Scan the data for "Tartare" and copy the lines it appears in.

MATERIAL PROVIDED Start Marker

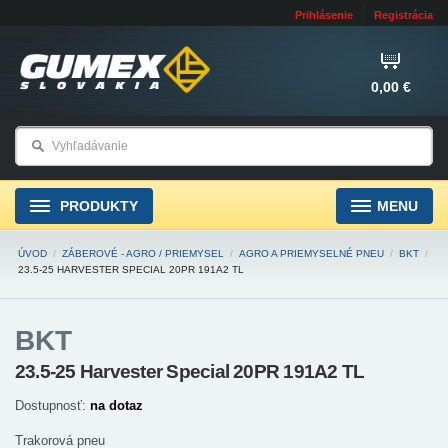
Prihlásenie
Registrácia
0,00 €
PRODUKTY
MENU
ÚVOD
/
ZÁBEROVÉ - AGRO / PRIEMYSEL
/
AGRO A PRIEMYSELNÉ PNEU
/
BKT
/
23.5-25 HARVESTER SPECIAL 20PR 191A2 TL
BKT
23.5-25 Harvester Special 20PR 191A2 TL
Dostupnosť:
na dotaz
Trakorová pneu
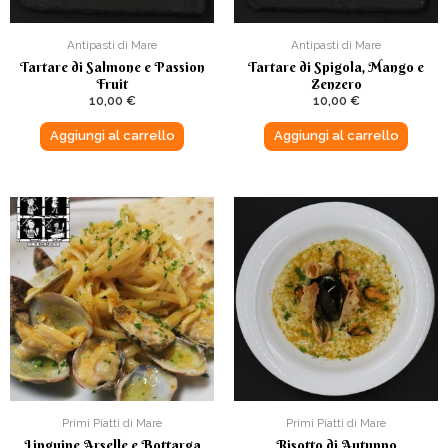
Antipasti di Mare
Antipasti di Mare
Tartare di Salmone e Passion
Tartare di Spigola, Mango e
Fruit
Zenzero
10,00
€
10,00
€
Aggiungi al carrello
Aggiungi al carrello
Primi Piatti di Mare
Primi Piatti di Mare
Linguine Arselle e Bottarga
Risotto di Autunno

MATERIAL PROVIDED End Marker

RESULT FOR THIS TASK —
Tartare di Salmone e Passion
Tartare di Spigola, Mango e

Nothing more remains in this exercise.